WASHINGTON, D.C. —­­ Today, the Third Circuit Court of Appeals rebuked the FCC for overstepping its legal authority when the agency limited joint sales agreements among TV stations without first conducting the review of local television ownership rules required by Congress.

Today’s decision was a well-deserved rebuke for the FCC,” said Berin Szóka, President of TechFreedom.  “The FCC has never been well grounded in reality, under Democrats or Republicans, but the problem has grown far, far worse under Tom Wheeler — and the FCC’s outdated regulations have become more and more destructive as the Internet continues to transform the media marketplace.”

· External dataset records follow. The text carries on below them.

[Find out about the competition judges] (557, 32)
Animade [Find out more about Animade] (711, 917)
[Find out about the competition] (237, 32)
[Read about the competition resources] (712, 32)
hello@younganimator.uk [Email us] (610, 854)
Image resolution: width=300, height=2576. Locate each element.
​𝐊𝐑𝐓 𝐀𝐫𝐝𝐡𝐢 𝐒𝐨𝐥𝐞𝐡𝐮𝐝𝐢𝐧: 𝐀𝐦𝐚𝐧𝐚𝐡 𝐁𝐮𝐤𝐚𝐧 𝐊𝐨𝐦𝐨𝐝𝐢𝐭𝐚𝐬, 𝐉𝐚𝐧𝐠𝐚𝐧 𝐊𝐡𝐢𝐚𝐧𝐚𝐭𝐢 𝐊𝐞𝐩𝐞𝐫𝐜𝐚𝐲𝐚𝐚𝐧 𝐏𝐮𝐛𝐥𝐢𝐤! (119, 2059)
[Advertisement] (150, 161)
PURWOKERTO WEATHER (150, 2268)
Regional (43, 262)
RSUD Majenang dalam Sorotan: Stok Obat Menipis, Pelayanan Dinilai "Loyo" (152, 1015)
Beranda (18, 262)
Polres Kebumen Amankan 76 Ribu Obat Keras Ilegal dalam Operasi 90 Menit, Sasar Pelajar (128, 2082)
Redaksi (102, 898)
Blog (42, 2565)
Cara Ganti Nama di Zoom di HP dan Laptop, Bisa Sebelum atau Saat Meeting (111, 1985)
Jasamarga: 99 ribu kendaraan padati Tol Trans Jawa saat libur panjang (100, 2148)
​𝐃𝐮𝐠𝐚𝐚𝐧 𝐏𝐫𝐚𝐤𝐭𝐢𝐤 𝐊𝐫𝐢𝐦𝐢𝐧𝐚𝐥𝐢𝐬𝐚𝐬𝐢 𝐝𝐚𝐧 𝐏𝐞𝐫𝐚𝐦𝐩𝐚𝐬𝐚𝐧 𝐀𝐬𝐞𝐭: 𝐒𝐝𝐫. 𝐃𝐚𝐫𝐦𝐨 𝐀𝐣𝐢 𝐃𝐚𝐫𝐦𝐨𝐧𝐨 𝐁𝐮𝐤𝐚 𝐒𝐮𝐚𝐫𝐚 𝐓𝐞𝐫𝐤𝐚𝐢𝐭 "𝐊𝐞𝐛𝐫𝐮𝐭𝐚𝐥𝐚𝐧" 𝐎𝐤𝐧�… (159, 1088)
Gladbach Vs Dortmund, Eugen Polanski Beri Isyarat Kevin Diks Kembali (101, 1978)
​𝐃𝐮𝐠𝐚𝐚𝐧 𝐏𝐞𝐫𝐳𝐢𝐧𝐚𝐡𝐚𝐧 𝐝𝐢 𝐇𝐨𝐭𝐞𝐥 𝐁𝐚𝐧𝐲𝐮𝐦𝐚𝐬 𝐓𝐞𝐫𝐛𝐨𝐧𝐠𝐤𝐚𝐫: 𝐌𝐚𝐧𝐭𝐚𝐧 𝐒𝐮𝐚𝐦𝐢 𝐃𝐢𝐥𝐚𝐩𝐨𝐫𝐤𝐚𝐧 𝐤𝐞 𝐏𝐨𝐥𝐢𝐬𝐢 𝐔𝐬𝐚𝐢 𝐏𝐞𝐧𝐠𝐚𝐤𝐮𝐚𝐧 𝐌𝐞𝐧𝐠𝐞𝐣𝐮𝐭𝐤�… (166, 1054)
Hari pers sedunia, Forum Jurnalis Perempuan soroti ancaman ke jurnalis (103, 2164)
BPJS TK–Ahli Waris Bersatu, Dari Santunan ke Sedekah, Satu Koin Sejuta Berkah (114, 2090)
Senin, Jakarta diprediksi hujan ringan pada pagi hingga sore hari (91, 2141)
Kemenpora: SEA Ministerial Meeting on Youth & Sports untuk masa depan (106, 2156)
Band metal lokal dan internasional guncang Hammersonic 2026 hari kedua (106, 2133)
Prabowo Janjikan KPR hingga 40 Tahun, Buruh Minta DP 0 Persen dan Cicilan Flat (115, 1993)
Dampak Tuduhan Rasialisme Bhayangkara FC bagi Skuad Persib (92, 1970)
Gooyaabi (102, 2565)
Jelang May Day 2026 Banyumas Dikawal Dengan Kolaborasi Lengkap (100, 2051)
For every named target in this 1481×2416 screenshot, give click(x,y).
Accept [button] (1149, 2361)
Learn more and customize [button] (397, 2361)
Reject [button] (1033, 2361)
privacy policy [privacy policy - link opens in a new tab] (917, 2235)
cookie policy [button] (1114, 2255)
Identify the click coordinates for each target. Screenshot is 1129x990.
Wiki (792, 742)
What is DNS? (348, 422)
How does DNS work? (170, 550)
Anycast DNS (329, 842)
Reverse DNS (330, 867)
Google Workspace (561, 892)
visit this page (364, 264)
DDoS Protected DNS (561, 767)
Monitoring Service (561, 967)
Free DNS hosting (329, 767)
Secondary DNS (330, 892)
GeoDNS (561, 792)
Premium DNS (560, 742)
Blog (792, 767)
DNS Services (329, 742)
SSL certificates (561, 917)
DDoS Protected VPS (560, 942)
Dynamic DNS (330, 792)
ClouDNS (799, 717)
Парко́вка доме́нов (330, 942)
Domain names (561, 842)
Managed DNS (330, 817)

In 2003, the FCC made a good-faith effort to revamp its media ownership rules based on a ‘diversity index’ that would better track changes in the media landscape — instead of pretending that newspapers and TV were still the only games in town. The Third Circuit blocked that reform as inadequately justified. Five years ago, the Court told the FCC to try again to conduct the quadrennial ownership rule and the underlying methodology, but the FCC simply ignored the Court. Today, the Court called this failure a “thumb in the eye of Congress,” quoting Commissioner Ajit Pai’s dissent.

Instead of updating its approach to media, the FCC has cracked down further, trying to block television stations from pooling resources so they can compete better against Internet-based media,” concluded Szóka. “Meanwhile, the FCC continues to block newspapers from forging alliances with broadcasters. The all-too-predictable result is that advertising dollars have moved to the Internet far faster than they would have in a free market. Traditional media have been hamstrung by the FCC, and media localism has suffered. The FCC should be getting out of the way as all media try to reinvent themselves, not imposing new regulations divorced from reality. Tearing down these absurd silos should be a top reason for finally overhauling the Communications Act for the first time since 1996. The health of our democracy is at stake.”